A couple decades on this VESMB have been priceless therapy for me too. No exaggeration.
I admire your guts in taking a deep dive into it all. I don't think it's wasted.
hugs
Hops
I think that's one experience that made me believe in trying to hold out the possibility of good things happening (replacement "belief"). Small or large. Q: No guarantee s/he won't be a burned-out prison psychologist, but would it harm anything to talk to this T once? I have a very smart PhD younger friend who's been working at San Quentin for years and loves her job. Her mother was severely borderline so I could see why she's drawn to it.
Some of what you posted made me start another little cycle of worrying I might be an N, or N-ish. I think of it as behaviors rather than branding but scary stuff. Mainly around the why-don't-I-do-home-tasks-like-I-should. It really is mainly about my back though. Nothing superior about all that. I'm nibbling at it. TONS of shame attached.

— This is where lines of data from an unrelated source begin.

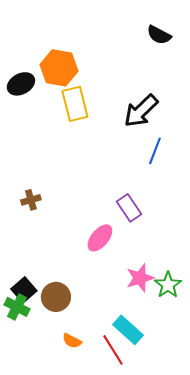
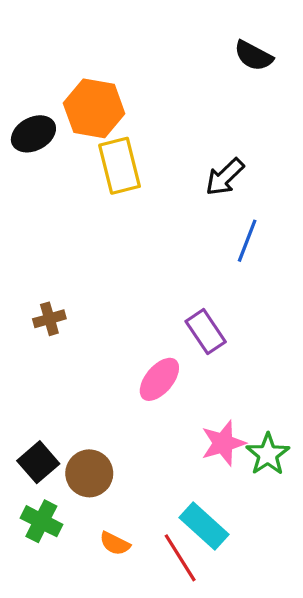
black arrow: (141, 111) -> (225, 177), size x0.7
green cross: (17, 307) -> (41, 521), moved

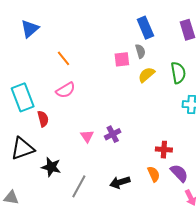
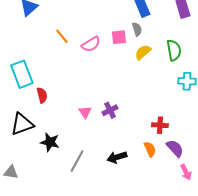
pink semicircle: (66, 90) -> (91, 44), moved

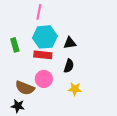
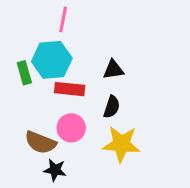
cyan hexagon: (45, 37) -> (52, 60), moved
yellow star: (75, 89) -> (121, 144), size x1.6
black star: (18, 106) -> (55, 170), moved

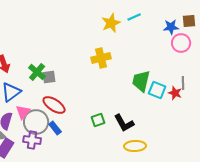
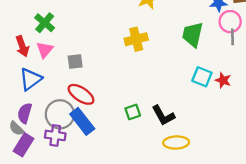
green cross: (37, 72) -> (45, 23), moved
green trapezoid: (141, 81) -> (193, 34), moved
gray line: (183, 83) -> (232, 37), moved
pink triangle: (23, 112) -> (45, 50), moved
blue rectangle: (55, 128) -> (82, 121), size x1.6

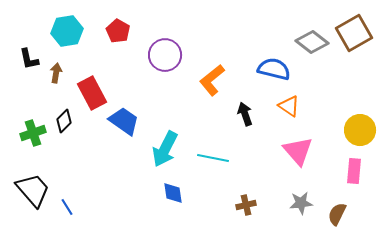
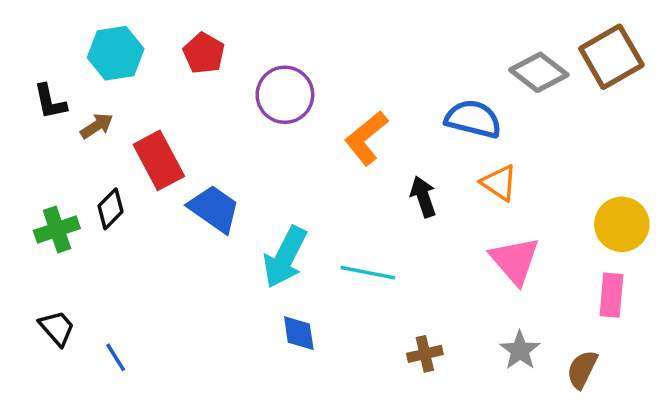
brown arrow: (56, 73) -> (97, 126), turned 48
black trapezoid: (33, 190) -> (57, 328), size x0.6
gray star: (301, 203) -> (520, 350), turned -30

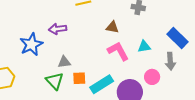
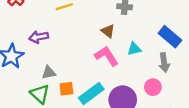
brown triangle: (112, 27) -> (108, 31), moved, turned 32
pink circle: (152, 77) -> (153, 87), moved

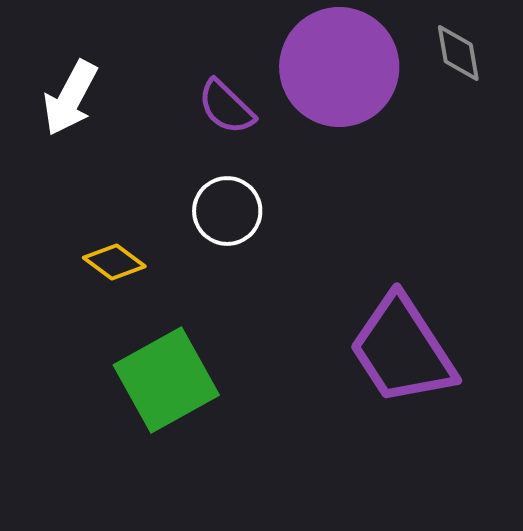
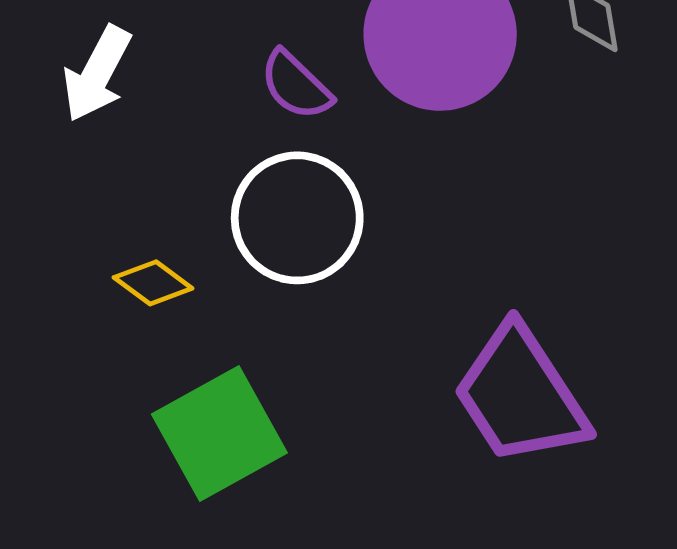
white circle: (227, 211) -> (297, 218), size x1.5

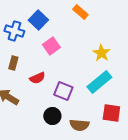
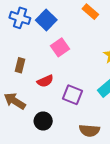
blue cross: (14, 31) -> (20, 18), moved
black circle: (52, 116) -> (43, 121), moved

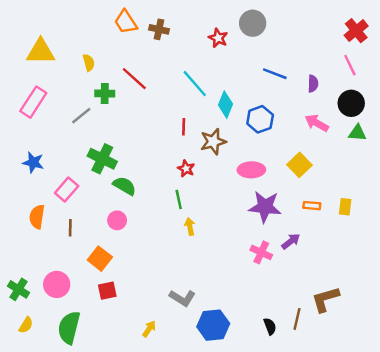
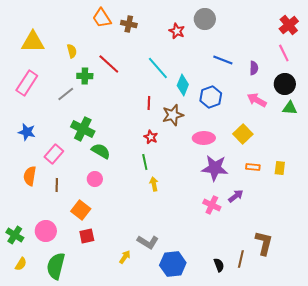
brown L-shape: (325, 299) -> (264, 243), turned 120
yellow arrow: (149, 329) -> (125, 257), moved

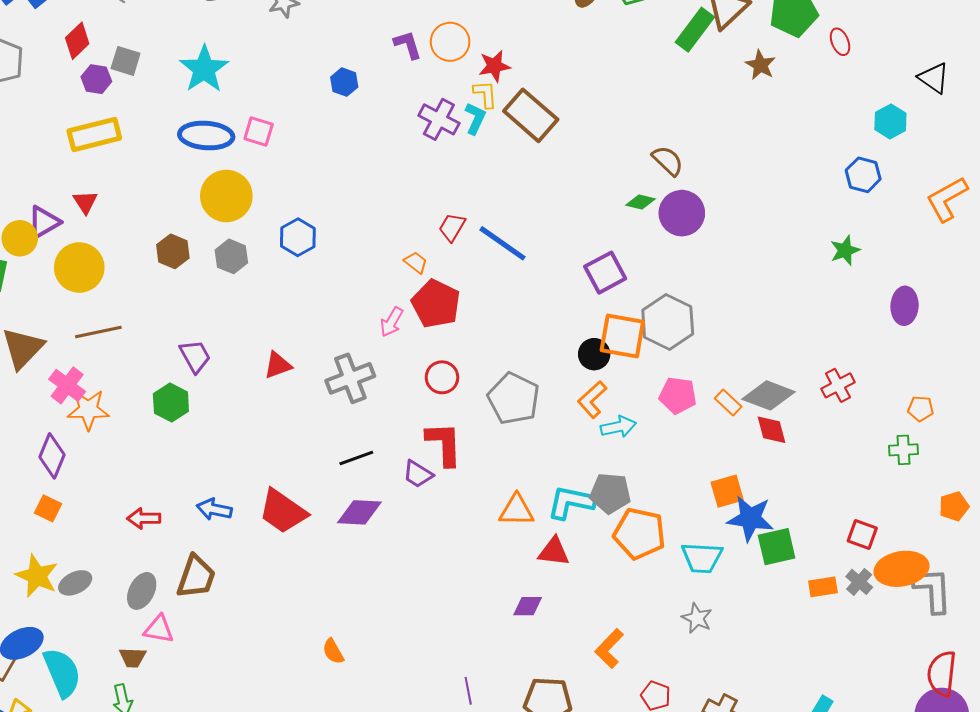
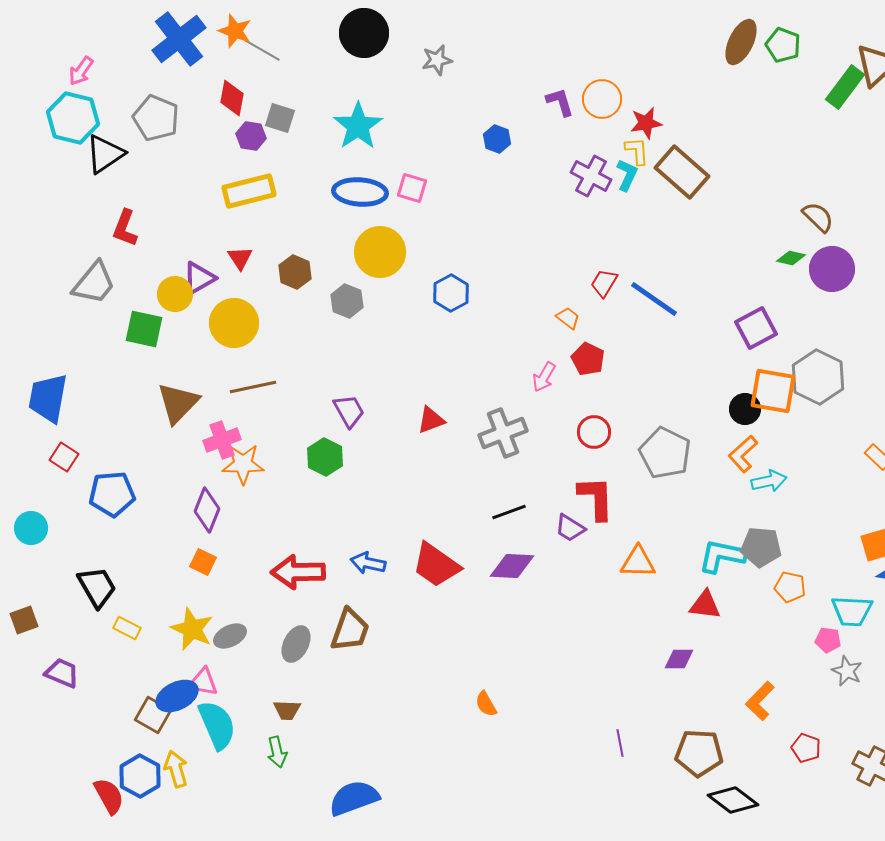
red diamond: (77, 41) -> (232, 98), turned -36
brown hexagon: (173, 251) -> (295, 272), moved
gray hexagon: (231, 256) -> (347, 301), moved
red pentagon: (436, 304) -> (588, 359), size x0.7
pink cross: (67, 385) -> (222, 440), turned 33
pink pentagon: (678, 395) -> (828, 640), moved, size x0.7
orange triangle: (517, 510) -> (638, 562), moved
red arrow: (144, 518) -> (298, 572), size x1.6
orange pentagon: (639, 534) -> (790, 587), size x0.6
pink triangle: (159, 629) -> (203, 682), moved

The possible overlaps between Nism and autism ring true to me. My daughter was diagnosed with bipolar disorder, autism (then Asperger's), and ADHD after her father died in her second year of college. She's also very very self-absorbed in ways that read narcissistic to me. I often wonder if my Nmom was on the spectrum. My monster-bro has severe ADHD and, imo, is an N-sociopath. He sure had zero empathy. I believe one of my mother's brothers had severe depression. And probably her handsome preacher father, who felt entitled to abuse his daughters. I probably had serious despression too, but just remember being so sad and lonely as a child that I felt my heart was breaking, a lot. Daily. No therapy back then. (The first time I realized that people were actually allowed to talk about sadness/trauma was watching Dr. Oprah. LOL.) Pondering Poet lately, I often wondered about similar sorts of labels like Nism, Borderline (might explain her rage bursts) and definitely manipulation. I was startled to find "major depressive disorder, remitting"--forget the word-- in my medical record but in recent years thought, am I ashamed of that? Fuck NO. I think back then it was ego, iow, I'd rather label myself than let anybody else do it. Now I'm grateful. Less preoccupied with the syndromes or their analysis, more with general life. Just capacity for peace. Whew.
A couple decades on this VESMB have been priceless therapy for me too. No exaggeration.
I admire your guts in taking a deep dive into it all. I don't think it's wasted.